その全長なんと1マイル(約1.6km)!なんたるインパクト!
その巨大な植物蜘蛛は、天から降りてきては樹上世界の頂上に張り巡らせた巣で食事をし、また天へと昇って行きます。
ある時、グループの年長者であるリリヨーは部族の信仰に従い、同じ年長の仲間たちとその巨大な植物蜘蛛の体にくっついて天へと昇って行くのですが、その行き先はなんと月!
植物が生え、薄い大気さえもある月世界でリリヨーたちは変貌を遂げ、翼を持った人・鳥人グループの仲間となります。
地球にはグレンを始めとするグループの残されたメンバーたち。
月には敵対する存在となったかつての仲間たち。
巨大蜘蛛ツナワタリの往復によって結ばれる地球と月。
これは面白くならないわけがないぞー!とワクワクしながら読み進めましたが、リリヨーとグレンの再会はなかなか出てきません…。
第2部・第3部ではグレンが主人公。
陸地のすべてを制覇した植物の世界をさまよう冒険譚が描かれます。
けっこうSF的なグロテスクな魅力もあって、その代表的なのがアミガサダケ。
知識を蓄え思考するキノコで、グレンの頭に寄生し、彼にアドバイスを与えます。
しかし、その本性は利己的で傲慢。

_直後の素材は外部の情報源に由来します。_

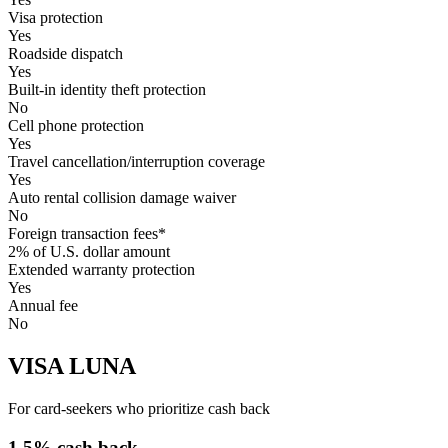
Visa protection
Yes
Roadside dispatch
Yes
Built-in identity theft protection
No
Cell phone protection
Yes
Travel cancellation/interruption coverage
Yes
Auto rental collision damage waiver
No
Foreign transaction fees*
2% of U.S. dollar amount
Extended warranty protection
Yes
Annual fee
No
VISA LUNA
For card-seekers who prioritize cash back
1.5% cash back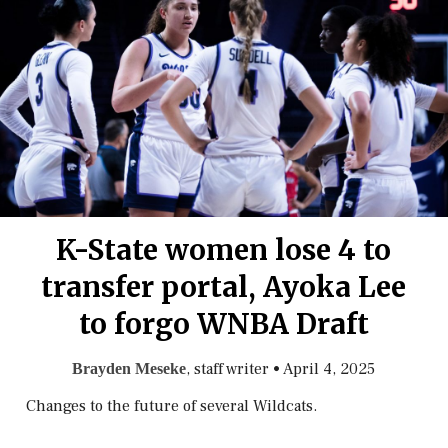
K-State women lose 4 to
transfer portal, Ayoka Lee
to forgo WNBA Draft
, staff writer
•
April 4, 2025
Brayden Meseke
Changes to the future of several Wildcats.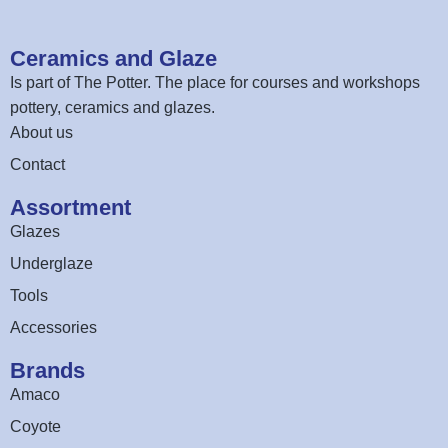
Ceramics and Glaze
Is part of
The Potter
. The place for courses and workshops
pottery, ceramics and glazes.
About us
Contact
Assortment
Glazes
Underglaze
Tools
Accessories
Brands
Amaco
Coyote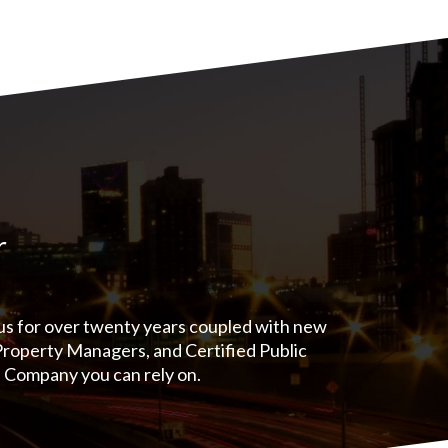
r
 us for over twenty years coupled with new
 Property Managers, and Certified Public
e Company you can rely on.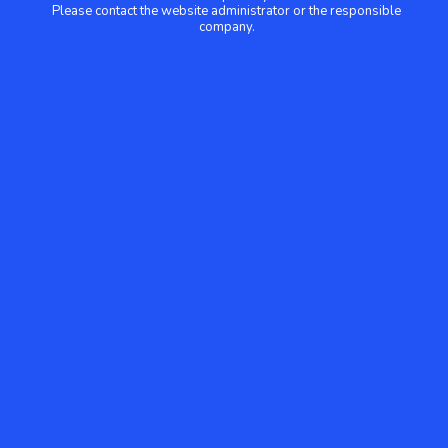
Please contact the website administrator or the responsible
company.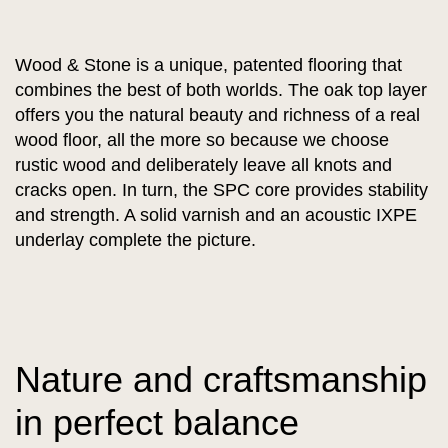
Wood & Stone is a unique, patented flooring that
combines the best of both worlds. The oak top layer
offers you the natural beauty and richness of a real
wood floor, all the more so because we choose
rustic wood and deliberately leave all knots and
cracks open. In turn, the SPC core provides stability
and strength. A solid varnish and an acoustic IXPE
underlay complete the picture.
Nature and craftsmanship
in perfect balance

すべての動物に寄生するという野望を抱いており、グレンの体を利用してアミガサダケの王国を作ろうと企みます。
少年の頭に巨大なキノコが乗ってる様子は、滑稽であると同時に気味悪くもあり…。
第2部以降は、ほとんどこのグレンとアミガサダケの話ですね。
リリヨーはいつ出てくるんだろうと思っていたら、最後まで出てきませんでした。第3部の終盤です。
しかも悲劇的な再会を期待してたのに、喜びの再会になってるし!(笑)
当初思ってた内容とは大きく外れた展開でした。
あと、登場する人物や異形の者たちが、ほとんどすべて気味悪かったり、頭悪かったり、口が悪かったりするので、嫌悪感を味わうSFって感じです。(←ほめてますw)
けしてユートピアとか未来社会ではなく、むしろ原始的な部族社会だったり、知能が低かったり凶暴だったりする人物たちのオンパレード。
安らぎを感じるキャラクターはまったくいなかったなあ…。
でも、その安らぎのない世界こそ、このSFの世界観なんですよね。
狂騒のSF冒険小説って感じでした。
ちなみに、ブライアン・W・オールディスは映画「A.I.」の原案を書いた人です。